A United Nations special rapporteur leading an international inquiry into the murder of Saudi journalist Jamal Khashoggi requested access to Saudi Arabia's consulate in Istanbul, and to visit the kingdom, Al Jazeera reported on Sunday.

Following the Turkish government's invitation, United Nation special rapporteur on executions, Agnes Callamard, have not received a reply from Saudi authorities about her request, Al Jazeera said.

"I have requested access to the Saudi consulate in Istanbul and a meeting with the ambassador of the Kingdom of Saud Arabia in Turkey," the website quoted Callamard as saying. "I have also sought permission to conduct a similar country-visit to the Kingdom of Saudi Arabia," she added.

Khashoggi, a Washington Post columnist and critic of the Saudi royal family, was last seen entering the consulate on Oct. 2. Turkish officials, declining to be identified, have told various news outlets that a team of Saudi agents working under the orders of the royal family murdered and dismembered him before transporting the body out of the country.

Turkey released a series of leaks following the murder that appeared to reveal a team of 15 Saudi agents had executed the killing. 

The Saudi authorities arrested 18 Saudis related to Khashoggi’s murder and five top Saudi officials were fired, including Crown Prince Mohammed bin Salman’s adviser. 

Turkey demands from Saudi Arabia to extradite suspects connected to the murder of Khashoggi, saying the journalist had been killed on Turkish soil.

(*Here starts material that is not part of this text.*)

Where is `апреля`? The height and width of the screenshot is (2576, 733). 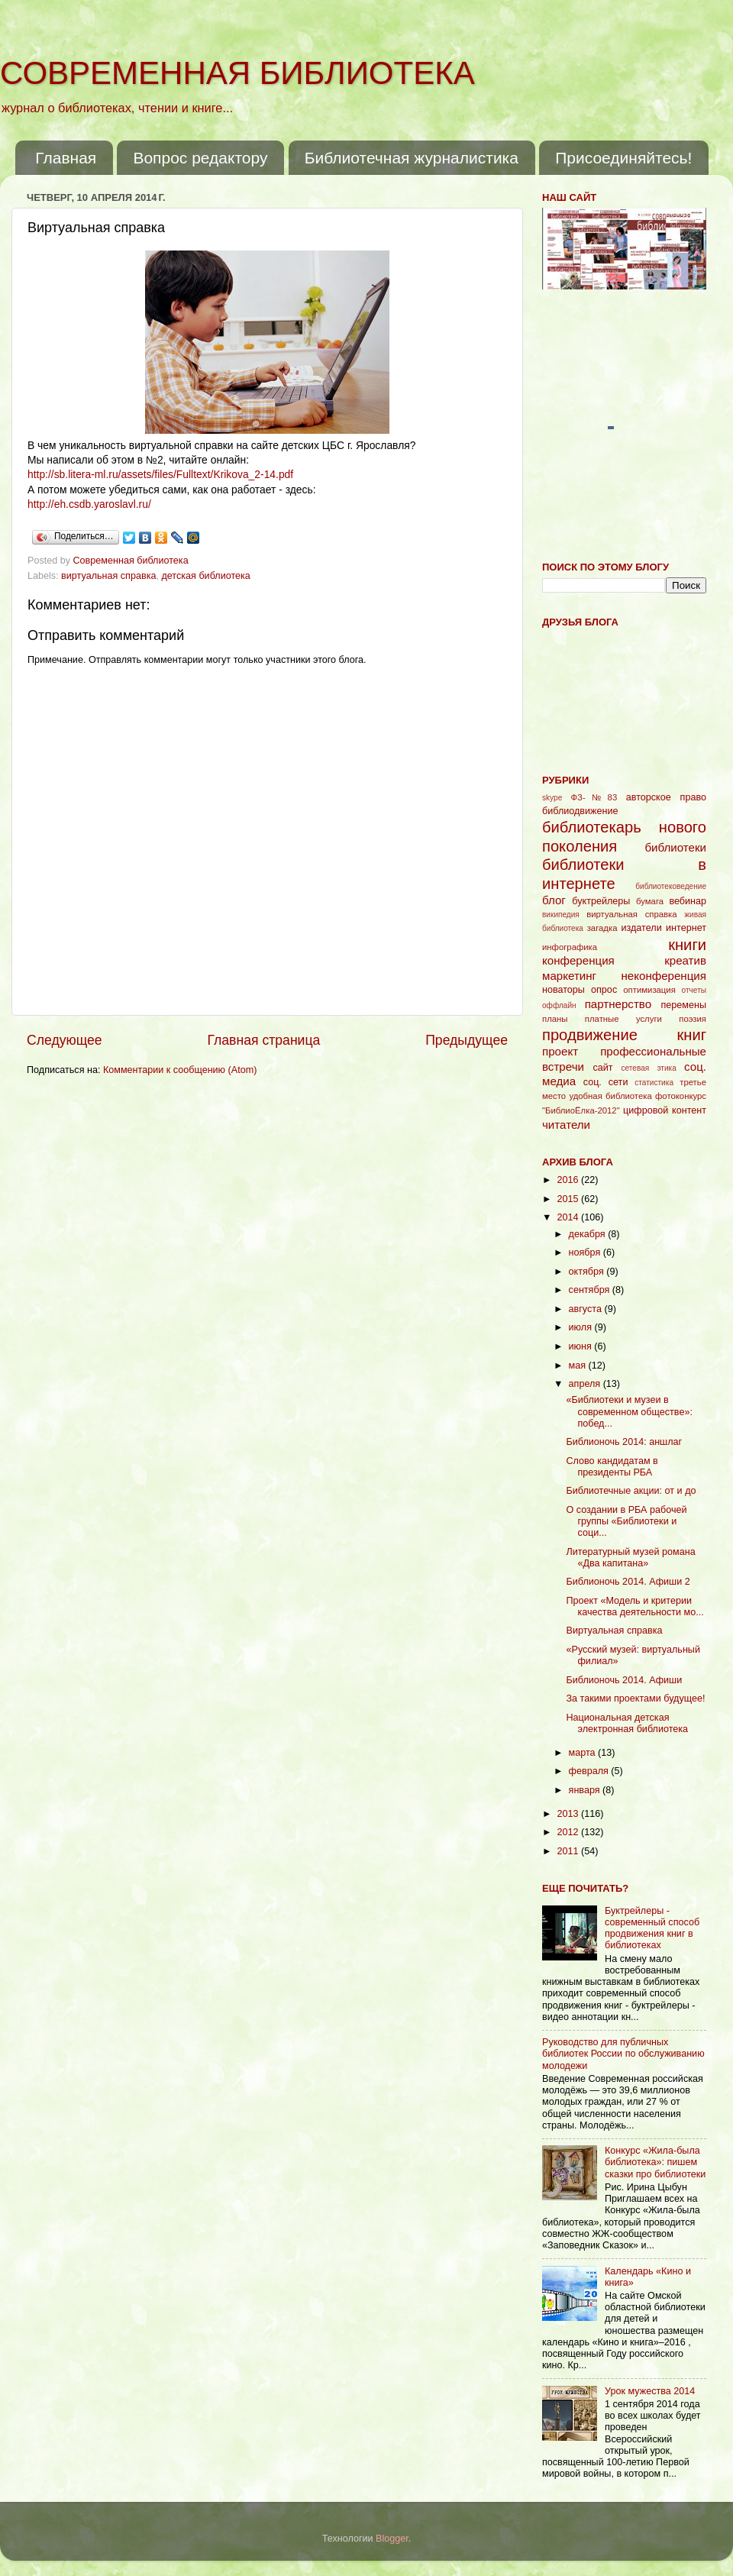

The Saudi authorities have repeatedly declined Ankara’s requests. 

The murder of Khashoggi has sparked a diplomatic crisis between Saudi Arabia and Turkey, which is also known for its imprisonment of journalists and its kidnapping of dissidents.

Relations between Turkey and Saudi Arabia have deteriorated over the past year after Erdoğan sided with Qatar in its dispute with Saudi-led Gulf states. Khashoggi’s disappearance has also sparked anger among U.S. lawmakers and other officials.